Ainda sobre a autonomia médica, preceito usado como argumento pelo Executivo para defesa do uso de fármacos sem a eficácia comprovada para o tratamento da covid-19, a infectologista afirmou que a autonomia, apesar de precisar ser defendida, necessita ser amparada com base em alguns pilares. "O pilar da plausibilidade teórica do uso daquela medicação, do volume de conhecimento científico acumulado até aquele momento sobre aquele assunto, no pilar da ética e no pilar da responsabilização" afirmou.

"Existe um aumento da mortalidade com o uso de cloroquina e hidroxicloroquina", afirmou a médica, citando estudos de análise realizados sobre o fármaco. "Quando a gente transforma isso numa decisão pessoal é uma coisa, quando você transforma isso numa política pública, é outra", declarou Luana.

Inquirida sobre quais impactos sociais têm declarações como as do presidente da República, Jair Bolsonaro, na defesa de métodos como o tratamento precoce, mesmo sem eficácia comprovada, Luana afirmou que quando se faz defesa de algo sem comprovação científica, como ele, "você expõe as pessoas do seu grupo a uma situação de extrema vulnerabilidade".
Em fala enfática sobre a necessidade de combater a pandemia com medidas técnicas e científicas, Luana afirmou ser "imperativo" que se deixe de lado o que "não presta mais". "Pelos nossos erros perdemos a confiança do povo", disse a médica. "Ciência não tem lado, é bem ou mal feita. É ferramenta de produção de conhecimento pra servir a população. Essa distância ou oposição entre populações e ciência não existe. Ciência deve ser protegida. Vivência de crise sanitária complexa e gigantesca exige resposta multifatorial", disse a médica.
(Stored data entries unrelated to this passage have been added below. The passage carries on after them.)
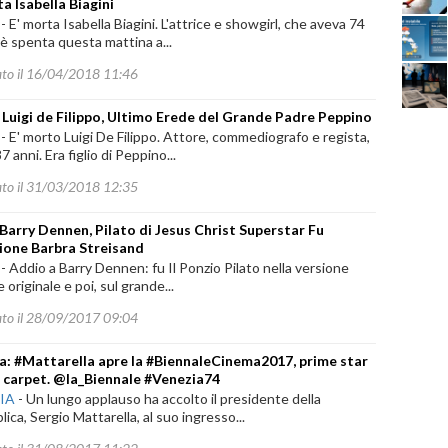
a Isabella Biagini
-
E' morta Isabella Biagini. L'attrice e showgirl, che aveva 74
i è spenta questa mattina a...
ato il 16/04/2018 11:46
Luigi de Filippo, Ultimo Erede del Grande Padre Peppino
-
E' morto Luigi De Filippo. Attore, commediografo e regista,
7 anni. Era figlio di Peppino...
ato il 31/03/2018 12:35
Barry Dennen, Pilato di Jesus Christ Superstar Fu
ione Barbra Streisand
-
Addio a Barry Dennen: fu Il Ponzio Pilato nella versione
e originale e poi, sul grande...
ato il 28/09/2017 09:04
a: #Mattarella apre la #BiennaleCinema2017, prime star
d carpet. @la_Biennale #Venezia74
IA
-
Un lungo applauso ha accolto il presidente della
ica, Sergio Mattarella, al suo ingresso...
Ela disse ainda que, quando convidada por Queiroga para falar sobre o posto na Saúde, o ministro lhe apresentou um projeto sólido, baseado em evidências, "de superação desses obstáculos no contexto brasileiro". "Uma necessidade de alguém técnico e competente, uma secretaria técnica, um desejo antigo seu (de Queiroga). Sua apresentação foi consonante aos meus valores", disse.

"320 dias, mais de 320 dias. Esse seria o tempo que teríamos que ficar quietos para respeitar um minuto de silêncio para cada uma das mais de 460 mil mortes pelo covid-19", começou dizendo aos senadores. "Isso é intolerável, e toda pessoa deve fazer o que estiver a seu alcance para impedir essa hecatombe", declarou.

TrateCov

A médica comentou, como especialista, sobre sua avaliação do aplicativo TrateCov, plataforma que recomendava o uso de antibióticos, cloroquina, ivermectina e outros fármacos para náusea e diarreia ou para sintomas de uma ressaca, como fadiga e dor de cabeça, inclusive para bebês para o tratamento de covid. Para a médica, "algoritmos técnicos que auxiliem os médicos principalmente em situação de faltas de recursos, são importantes. O que eles não podem é apontar para terapias que não funcionem", disse.

Luana também afirmou que, se novamente convidada para ocupar o cargo de Secretária Extraordinária de Enfrentamento à Covid-19 do Ministério da Saúde, ela não aceitaria a posição.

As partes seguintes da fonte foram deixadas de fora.